Single boys have their own house and may not
Single boys may
No dance or play
Natives who purchase food from the store are expect to
Natives must wash
Girls must perform all necessary work
Girls are not permitted
Attendance at morning prayers in church is compulsory
these girls receive food
if she does not accept
No adults are allowed inside the school fence
Males are expected to keep the building
Females are to keep mats
Same as sanitary men
God will not hold them up in these slippery places any longer, but will let them go; and then, at that very instant, they shall fall into destruction; as he that stands on such slippery declining ground, on the edge of a pit, he cannot stand alone, when he is let go he immediately falls and is lost.
I cannot feel myself as a missionary, I cannot pull up reserves of empathy for that state.
Now will you not see that my God is a better God than yours
Or at least, not the state of the missionary that believes in his work. The missionary who is full of doubt is another matter.
but he felt a deep reluctance to saying it
I have lost Him. I lost Him.
The voices of the missionaries remain, in their letters and notes and the records of the overarching agencies for whom they acted. Their voices, their impact or what they are impress upon the images in the Dossier. None of these images is free from the gaze of the empire.
they are gone/ they are gone from life
But the voices of those within this, the aboriginal people taken into the fold,
compulsion, duress, undue influence
the children just when they are brought in, before they realized themselves members of a Stolen Generation
Everything’s gone, the loss of your
all these things
Their voices are lost. The sound vanishes and what they were inside of themselves, in the moment, at that time, is gone. Because of what you become when you are inside of something, and placed within it by the culture that creates the documentation.
not to talk that language, that it’s devil’s language.
So, perhaps it is easier for me to be in the place of the doubting missionary, because that is how the history is written and how our eyes are tuned. And of course because the line of my ancestry travels straight back to Great Britain (and Germany, though that’s another story).
wiped out all our language that we knew.
but the missionary’s voice is not the one I want– I desperately want those lost voices.
The only time I was happy is when my father or mother would come into the mission and see me
we can see…hold their hands
they were lovely moments
From the Apology Given by Prime Minister Kevin Rudd in 2008:
We apologise for the laws and policies of successive Parliaments and governments that have inflicted profound grief, suffering and loss on these our fellow Australians.
We apologise especially for the removal of Aboriginal and Torres Strait Islander children from their families, their communities and their country.
For the pain, suffering and hurt of these Stolen Generations, their descendants and for their families left behind, we say sorry.
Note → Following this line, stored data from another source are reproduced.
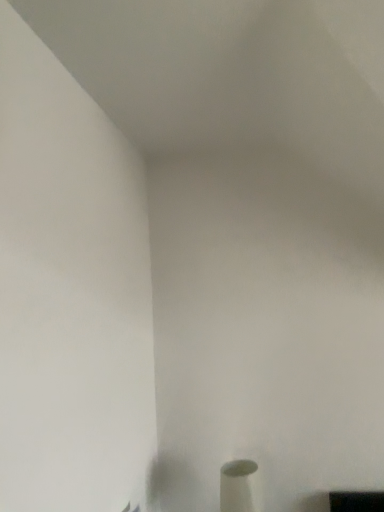 Describe the element at coordinates (240, 487) in the screenshot. I see `white glossy lampshade at bottom right` at that location.

Where is `white glossy lampshade at bottom right`? white glossy lampshade at bottom right is located at coordinates (240, 487).

Identify the location of white glossy lampshade at bottom right. This screenshot has height=512, width=384. (240, 487). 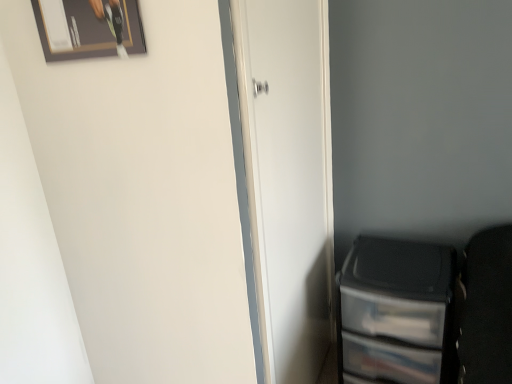 Question: Can you confirm if transparent plastic file cabinet at lower right is smaller than wooden framed picture at upper left?

Choices:
 (A) yes
 (B) no

Answer: (B)

Question: Is transparent plastic file cabinet at lower right positioned before wooden framed picture at upper left?

Choices:
 (A) no
 (B) yes

Answer: (A)

Question: From the image's perspective, would you say transparent plastic file cabinet at lower right is shown under wooden framed picture at upper left?

Choices:
 (A) no
 (B) yes

Answer: (B)

Question: Is the surface of transparent plastic file cabinet at lower right in direct contact with wooden framed picture at upper left?

Choices:
 (A) yes
 (B) no

Answer: (B)

Question: Is transparent plastic file cabinet at lower right bigger than wooden framed picture at upper left?

Choices:
 (A) no
 (B) yes

Answer: (B)

Question: Considering their positions, is transparent plastic file cabinet at lower right located in front of or behind white matte door at center?

Choices:
 (A) behind
 (B) front

Answer: (A)

Question: In terms of height, does transparent plastic file cabinet at lower right look taller or shorter compared to white matte door at center?

Choices:
 (A) short
 (B) tall

Answer: (A)

Question: Based on their sizes in the image, would you say transparent plastic file cabinet at lower right is bigger or smaller than white matte door at center?

Choices:
 (A) big
 (B) small

Answer: (A)

Question: Is transparent plastic file cabinet at lower right inside or outside of white matte door at center?

Choices:
 (A) outside
 (B) inside

Answer: (A)

Question: From a real-world perspective, is wooden framed picture at upper left positioned above or below white matte door at center?

Choices:
 (A) below
 (B) above

Answer: (B)

Question: From the image's perspective, is wooden framed picture at upper left above or below white matte door at center?

Choices:
 (A) above
 (B) below

Answer: (A)

Question: Is wooden framed picture at upper left inside or outside of white matte door at center?

Choices:
 (A) inside
 (B) outside

Answer: (B)

Question: Considering the positions of wooden framed picture at upper left and white matte door at center in the image, is wooden framed picture at upper left taller or shorter than white matte door at center?

Choices:
 (A) tall
 (B) short

Answer: (B)

Question: In the image, is transparent plastic file cabinet at lower right positioned in front of or behind wooden framed picture at upper left?

Choices:
 (A) front
 (B) behind

Answer: (B)

Question: Considering the positions of point (368, 324) and point (54, 1), is point (368, 324) closer or farther from the camera than point (54, 1)?

Choices:
 (A) farther
 (B) closer

Answer: (A) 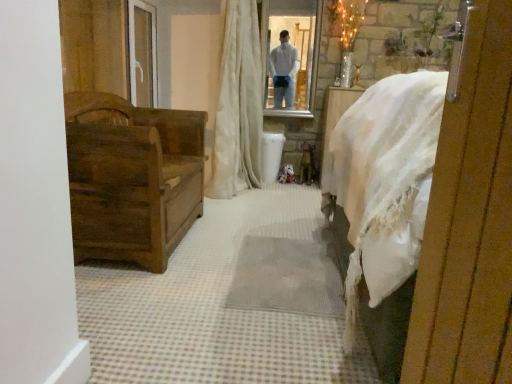 Question: Can you confirm if clear glass mirror at upper center is bigger than white textured curtain at center?

Choices:
 (A) no
 (B) yes

Answer: (A)

Question: From a real-world perspective, is clear glass mirror at upper center under white textured curtain at center?

Choices:
 (A) no
 (B) yes

Answer: (A)

Question: Is clear glass mirror at upper center wider than white textured curtain at center?

Choices:
 (A) no
 (B) yes

Answer: (A)

Question: Is clear glass mirror at upper center positioned in front of white textured curtain at center?

Choices:
 (A) yes
 (B) no

Answer: (B)

Question: Can you confirm if clear glass mirror at upper center is shorter than white textured curtain at center?

Choices:
 (A) yes
 (B) no

Answer: (A)

Question: Is clear glass mirror at upper center aimed at white textured curtain at center?

Choices:
 (A) yes
 (B) no

Answer: (B)

Question: Does white textured curtain at center come behind dark brown wood chest at left?

Choices:
 (A) no
 (B) yes

Answer: (B)

Question: From the image's perspective, would you say white textured curtain at center is positioned over dark brown wood chest at left?

Choices:
 (A) no
 (B) yes

Answer: (B)

Question: From a real-world perspective, is white textured curtain at center located higher than dark brown wood chest at left?

Choices:
 (A) yes
 (B) no

Answer: (A)

Question: From a real-world perspective, is white textured curtain at center physically below dark brown wood chest at left?

Choices:
 (A) yes
 (B) no

Answer: (B)

Question: Is white textured curtain at center positioned far away from dark brown wood chest at left?

Choices:
 (A) no
 (B) yes

Answer: (A)

Question: Is white textured curtain at center touching dark brown wood chest at left?

Choices:
 (A) no
 (B) yes

Answer: (A)

Question: From the image's perspective, is wooden chest at left located above white textured curtain at center?

Choices:
 (A) yes
 (B) no

Answer: (B) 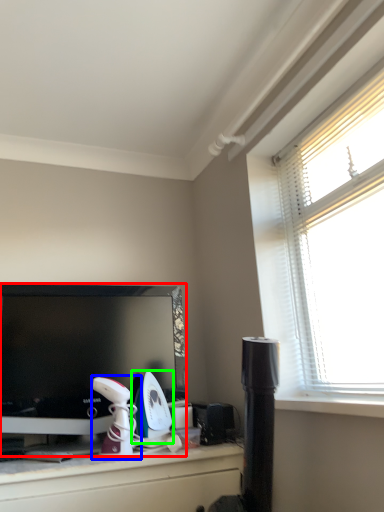 Question: Based on their relative distances, which object is nearer to television (highlighted by a red box)? Choose from appliance (highlighted by a blue box) and appliance (highlighted by a green box).

Choices:
 (A) appliance
 (B) appliance

Answer: (A) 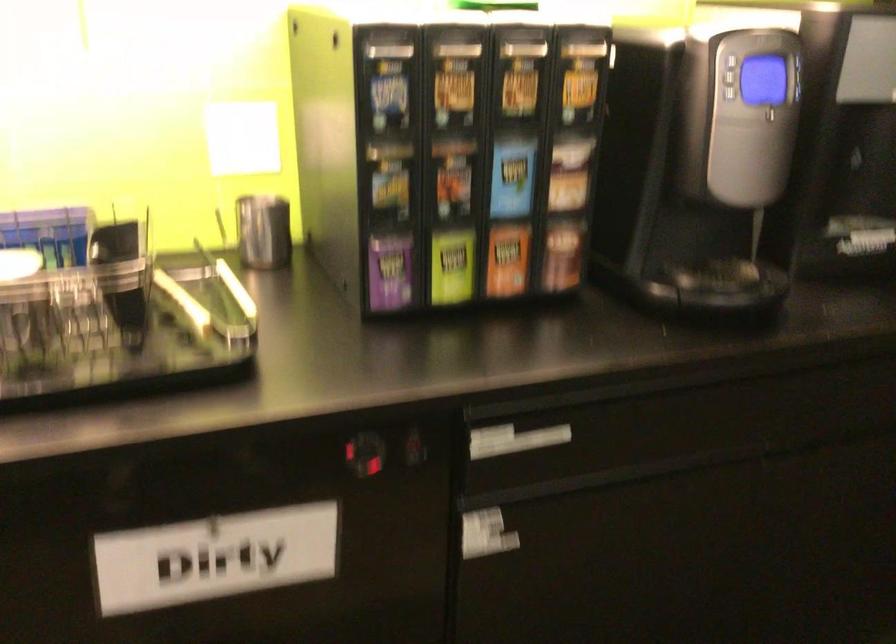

To the mothers and the fathers, the brothers and the sisters, for the breaking up of families and communities, we say sorry.
Quotes are from Erving Goffman, Angela Middleton, Jonathan Edwards, Sylvia Townsend Warner, The Archbishop of Brisbane, Lyn Austin, Elsie Roughsey and the testimony of an Aboriginal woman forcibly removed from her parents a from the Australian Human Rights Commission’s “National Inquiry into the Separation of Aboriginal and Torres Strait Islander Children from their Families.”